Defining the thresholds of the genotype call areas. The bars in panel (A) show how the thresholds for the genotype call areas affected the number of BAC pools that were assigned to the category containing both SNPs. In panel (B) the grey bars show the total number of putative BAC clones which resulted if two different sets of thresholds were applied to define the genotype call areas. The green bars correspond to the BAC clones which were confirmed to contain the loci of interest. Results for the 20 intergenomic assays listed in Additional file 2A were taken into account for the analysis represented in the two panels.

Figure 5

Summary of screening results for BAC pools of the Brassica napus BAC library. The black boxes represent the pools of known BAC coordinates which were not scored because their normalized R value was lower than 0.2. The total area covered by the blue, grey, red and brown bars corresponds to the total number of BAC pools for which genotypes were assigned with the different SNP assays (#…) used.
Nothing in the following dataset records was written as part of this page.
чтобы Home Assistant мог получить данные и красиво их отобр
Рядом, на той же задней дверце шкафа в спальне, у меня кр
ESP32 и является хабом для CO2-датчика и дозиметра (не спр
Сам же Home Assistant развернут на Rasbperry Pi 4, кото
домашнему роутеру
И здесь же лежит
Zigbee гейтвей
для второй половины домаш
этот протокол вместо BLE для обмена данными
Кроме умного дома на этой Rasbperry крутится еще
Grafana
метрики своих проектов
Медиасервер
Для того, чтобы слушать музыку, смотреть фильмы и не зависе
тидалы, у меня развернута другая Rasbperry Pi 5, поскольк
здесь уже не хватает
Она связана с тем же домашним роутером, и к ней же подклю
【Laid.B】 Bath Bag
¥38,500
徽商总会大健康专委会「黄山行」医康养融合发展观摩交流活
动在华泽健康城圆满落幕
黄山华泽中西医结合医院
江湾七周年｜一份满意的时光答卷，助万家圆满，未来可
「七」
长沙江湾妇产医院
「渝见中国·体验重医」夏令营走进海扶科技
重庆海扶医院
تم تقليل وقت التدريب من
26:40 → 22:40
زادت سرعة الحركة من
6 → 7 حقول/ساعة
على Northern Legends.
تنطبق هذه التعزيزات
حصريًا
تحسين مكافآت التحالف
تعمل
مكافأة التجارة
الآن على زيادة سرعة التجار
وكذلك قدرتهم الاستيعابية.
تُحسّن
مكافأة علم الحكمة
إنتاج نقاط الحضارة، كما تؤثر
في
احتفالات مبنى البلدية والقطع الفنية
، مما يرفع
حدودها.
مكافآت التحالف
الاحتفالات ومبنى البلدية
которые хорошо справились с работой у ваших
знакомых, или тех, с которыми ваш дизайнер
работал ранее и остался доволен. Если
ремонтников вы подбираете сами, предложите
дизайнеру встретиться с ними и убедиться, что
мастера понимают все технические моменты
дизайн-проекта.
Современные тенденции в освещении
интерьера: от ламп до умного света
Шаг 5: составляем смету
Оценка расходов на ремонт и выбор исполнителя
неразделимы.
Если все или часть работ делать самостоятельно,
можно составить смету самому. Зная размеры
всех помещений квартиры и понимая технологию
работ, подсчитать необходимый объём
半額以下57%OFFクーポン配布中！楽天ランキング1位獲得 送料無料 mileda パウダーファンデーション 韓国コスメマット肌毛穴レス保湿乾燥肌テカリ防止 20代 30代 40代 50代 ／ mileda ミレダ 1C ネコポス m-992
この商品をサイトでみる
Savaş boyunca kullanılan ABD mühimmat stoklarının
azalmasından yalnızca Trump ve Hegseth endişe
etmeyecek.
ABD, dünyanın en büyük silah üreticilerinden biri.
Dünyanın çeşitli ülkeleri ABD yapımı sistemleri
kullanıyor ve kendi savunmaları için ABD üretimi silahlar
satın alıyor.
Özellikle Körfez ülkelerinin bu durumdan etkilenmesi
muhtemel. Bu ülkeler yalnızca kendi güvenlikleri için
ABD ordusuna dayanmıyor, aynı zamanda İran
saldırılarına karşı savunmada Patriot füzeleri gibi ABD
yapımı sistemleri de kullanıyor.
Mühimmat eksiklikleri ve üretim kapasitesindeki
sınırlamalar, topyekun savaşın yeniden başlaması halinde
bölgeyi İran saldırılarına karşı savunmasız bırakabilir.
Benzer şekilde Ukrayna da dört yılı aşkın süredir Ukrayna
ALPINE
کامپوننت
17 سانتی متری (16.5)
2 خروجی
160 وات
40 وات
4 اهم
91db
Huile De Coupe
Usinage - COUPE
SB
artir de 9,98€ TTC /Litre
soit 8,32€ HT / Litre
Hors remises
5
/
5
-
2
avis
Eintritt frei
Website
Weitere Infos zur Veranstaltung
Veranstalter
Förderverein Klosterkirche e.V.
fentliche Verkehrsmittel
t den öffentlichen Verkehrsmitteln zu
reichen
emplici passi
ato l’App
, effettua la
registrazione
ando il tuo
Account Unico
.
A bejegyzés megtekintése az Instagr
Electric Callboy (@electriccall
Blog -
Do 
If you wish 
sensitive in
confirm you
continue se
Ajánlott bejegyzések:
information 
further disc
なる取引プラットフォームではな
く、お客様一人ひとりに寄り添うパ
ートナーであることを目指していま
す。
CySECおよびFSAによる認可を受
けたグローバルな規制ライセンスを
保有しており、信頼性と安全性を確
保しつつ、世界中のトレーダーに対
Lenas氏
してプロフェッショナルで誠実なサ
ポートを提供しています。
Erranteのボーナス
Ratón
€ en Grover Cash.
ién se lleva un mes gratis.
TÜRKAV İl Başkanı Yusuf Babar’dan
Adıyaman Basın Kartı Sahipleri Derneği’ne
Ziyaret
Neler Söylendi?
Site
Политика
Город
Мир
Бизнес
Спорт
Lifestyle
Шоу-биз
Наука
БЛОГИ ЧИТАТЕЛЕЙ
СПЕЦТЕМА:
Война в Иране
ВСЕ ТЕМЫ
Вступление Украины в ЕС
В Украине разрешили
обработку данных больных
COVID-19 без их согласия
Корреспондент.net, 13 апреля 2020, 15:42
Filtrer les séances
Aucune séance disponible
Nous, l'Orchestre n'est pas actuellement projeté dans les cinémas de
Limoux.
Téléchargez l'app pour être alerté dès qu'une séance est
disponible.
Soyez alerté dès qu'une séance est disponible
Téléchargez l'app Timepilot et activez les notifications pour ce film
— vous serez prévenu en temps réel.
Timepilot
BAC pools that belonged to known BAC coordinates are shown as blue, grey and red bars. Blue bars correspond to pools for which the SNP assignment was consistent with that expected for the known coordinates. The grey bars represent pools which were assigned to the class containing both SNPs, whereas a single SNP would be predicted based on the information for the known clones. Pools with a SNP classification that caused the omission of known BAC coordinates from the list of putative clones are shown as red bars. The brown bars represent pools that did not belong to known BAC coordinates.